What does your son actually want to do? Does he even know what he wants to do, or is he going to end up being very good at jumping through ever higher hoops without ever really having any idea of why he is doing it? The risk you run with this kind of programme is that you produce a child who responds to external motivation, but has little internal motivation or self-direction, and potentially quite high anxiety levels.
I think there is a case to be made for insisting that children complete a full term or year of an activity they wanted to start, so that they get used to the notion that you don't ditch an activity on the first wet Saturday in November when you'd rather stay in bed than play rugby or whatever. Ditto practising an instrument - if my dc want to have music lessons, then they need to put in 30 mins a day practising the instrument, otherwise they're wasting their time and the teacher's time, and my money.
There's also a case to be made for insisting that a child does at least one activity a week that involves significant physical exertion of some kind. For some children that will be a competitive sport like basketball or tennis, but other children might be much happier doing something like kayaking or climbing.

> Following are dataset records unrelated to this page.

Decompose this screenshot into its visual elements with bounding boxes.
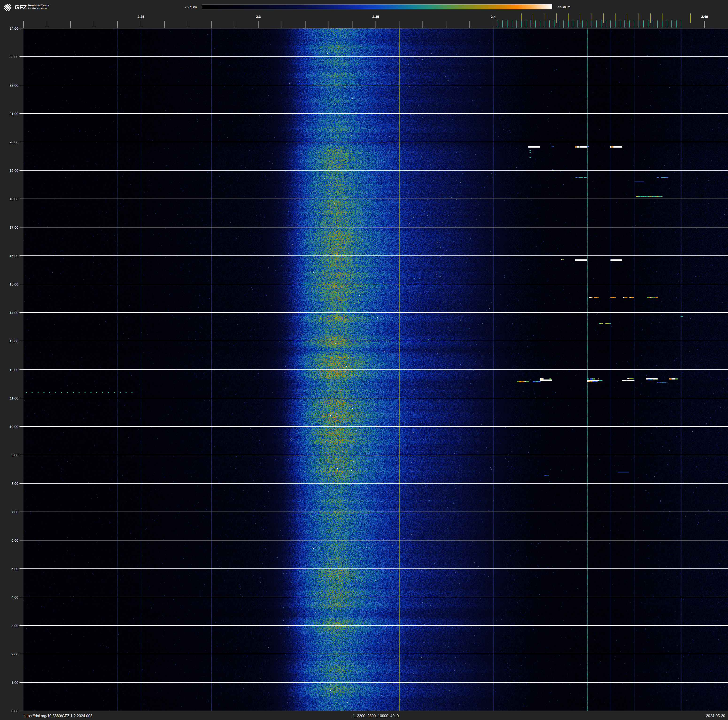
freq-tick-label: 2.4 (491, 15, 496, 18)
ble-channel-tick (587, 20, 587, 28)
time-label: 17:00 (2, 225, 18, 229)
time-tick (20, 199, 23, 199)
time-label: 10:00 (2, 424, 18, 428)
freq-tick (470, 21, 470, 28)
freq-tick-label: 2.3 (256, 15, 261, 18)
wifi-channel-tick (650, 14, 651, 23)
ble-channel-tick (535, 20, 536, 28)
ble-channel-tick (512, 20, 512, 28)
hour-gridline (23, 142, 728, 142)
freq-tick (376, 21, 376, 28)
time-label: 12:00 (2, 368, 18, 372)
hour-gridline (23, 426, 728, 427)
colorbar-wrap: -75 dBm -55 dBm (0, 0, 728, 13)
time-label: 19:00 (2, 169, 18, 173)
time-label: 9:00 (2, 453, 18, 457)
hour-gridline (23, 568, 728, 569)
wifi-channel-tick (627, 14, 627, 23)
time-label: 2:00 (2, 652, 18, 656)
freq-tick (117, 21, 118, 28)
ble-channel-tick (667, 20, 667, 28)
time-tick (20, 312, 23, 313)
time-tick (20, 85, 23, 85)
hour-gridline (23, 398, 728, 398)
hour-gridline (23, 654, 728, 654)
hour-gridline (23, 625, 728, 626)
time-tick (20, 625, 23, 626)
time-tick (20, 426, 23, 427)
time-label: 8:00 (2, 481, 18, 485)
freq-tick-label: 2.25 (138, 15, 144, 18)
time-tick (20, 341, 23, 341)
time-tick (20, 654, 23, 654)
freq-tick (399, 21, 399, 28)
ble-channel-tick (606, 20, 606, 28)
freq-tick (23, 21, 24, 28)
ble-channel-tick (634, 20, 634, 28)
ble-channel-tick (629, 20, 630, 28)
ble-channel-tick (615, 20, 615, 28)
freq-tick (94, 21, 94, 28)
time-label: 15:00 (2, 282, 18, 286)
time-tick (20, 483, 23, 484)
time-label: 22:00 (2, 83, 18, 87)
hour-gridline (23, 597, 728, 597)
time-label: 24:00 (2, 26, 18, 30)
ble-channel-tick (526, 20, 526, 28)
ble-channel-tick (610, 20, 611, 28)
freq-tick (211, 21, 212, 28)
hour-gridline (23, 256, 728, 256)
ble-channel-tick (563, 20, 564, 28)
ble-channel-tick (559, 20, 559, 28)
freq-tick (422, 21, 423, 28)
hour-gridline (23, 227, 728, 227)
time-tick (20, 682, 23, 683)
date-label: 2024-05-20 (706, 714, 725, 718)
hour-gridline (23, 113, 728, 114)
ble-channel-tick (592, 20, 592, 28)
ble-channel-tick (578, 20, 578, 28)
ble-channel-tick (662, 20, 662, 28)
hour-gridline (23, 512, 728, 512)
ble-channel-tick (620, 20, 620, 28)
hour-gridline (23, 28, 728, 28)
colorbar-gradient (202, 4, 552, 9)
time-label: 5:00 (2, 567, 18, 571)
ble-channel-tick (596, 20, 597, 28)
time-label: 3:00 (2, 623, 18, 627)
ble-channel-tick (648, 20, 648, 28)
freq-tick (281, 21, 282, 28)
time-label: 6:00 (2, 538, 18, 542)
ble-channel-tick (643, 20, 644, 28)
ble-channel-tick (521, 20, 522, 28)
doi-link[interactable]: https://doi.org/10.5880/GFZ.1.2.2024.003 (23, 714, 93, 718)
time-tick (20, 455, 23, 455)
hour-gridline (23, 57, 728, 57)
ble-channel-tick (516, 20, 517, 28)
ble-channel-tick (502, 20, 503, 28)
time-tick (20, 227, 23, 227)
hour-gridline (23, 483, 728, 484)
spectrogram-page: GFZ Helmholtz Centre for Geosciences -75… (0, 0, 728, 720)
time-label: 23:00 (2, 55, 18, 59)
time-label: 4:00 (2, 595, 18, 599)
time-label: 7:00 (2, 510, 18, 514)
footer-bar: https://doi.org/10.5880/GFZ.1.2.2024.003… (0, 712, 728, 720)
time-label: 1:00 (2, 680, 18, 684)
freq-tick (305, 21, 306, 28)
hour-gridline (23, 284, 728, 284)
ble-channel-tick (681, 20, 681, 28)
hour-gridline (23, 312, 728, 313)
time-tick (20, 540, 23, 541)
time-label: 18:00 (2, 197, 18, 201)
ble-channel-tick (554, 20, 554, 28)
time-tick (20, 284, 23, 284)
colorbar-min-label: -75 dBm (184, 5, 197, 9)
time-tick (20, 711, 23, 711)
ble-channel-tick (573, 20, 573, 28)
time-tick (20, 568, 23, 569)
freq-tick (70, 21, 71, 28)
hour-gridline (23, 199, 728, 199)
time-label: 13:00 (2, 339, 18, 343)
freq-tick (258, 21, 258, 28)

But that's a world away from setting your child up with an exhausting portfolio of external activities because of some kind of fear that he will be missing out or get left behind in the race of life. You sound as if you've picked these activities because you think they're important, not because they actually reflect your son's abilities or interests. Tbh I think your child is doing a completely excessive number and range of externally-directed activities, adn even if the child himself was begging to do all of this (which it doesn't sounds as if he is) I would still think it was too much. Children need a lot of downtime, not necessarily screen time, but time to think, play, dream, and just be, to work out who they are and what they want.
As it happens, I have ended up with a teenagers who have devoted what sometimes seemed to me like disproportionate amounts of time and energy to their chosen pursuits (sport for one, music for another), and spent pretty much all their waking non-school hours on that activity, and ended up being pretty successful at what they did. But in both cases they were doing that because it was something they had chosen for themselves, not something we imposed on them, and I don't think they would have attained those levels of commitment and achievement if they'd been doing it to please us. Along the way I have encountered a lot of slightly deranged sport and music parents who want success for their child much more than the child wants it for themselves. Without exception not only do those parents not get what they want, but they end up with noticeably problematic relationships with their teenagers, who struggle to extricate themselves from under the weight of parental expectations.
I think you need to seriously chill out, and have a long hard think about whose needs are actually being met by this programme - your child's needs to do all these activities, or your need to have a high-performing, succesful child.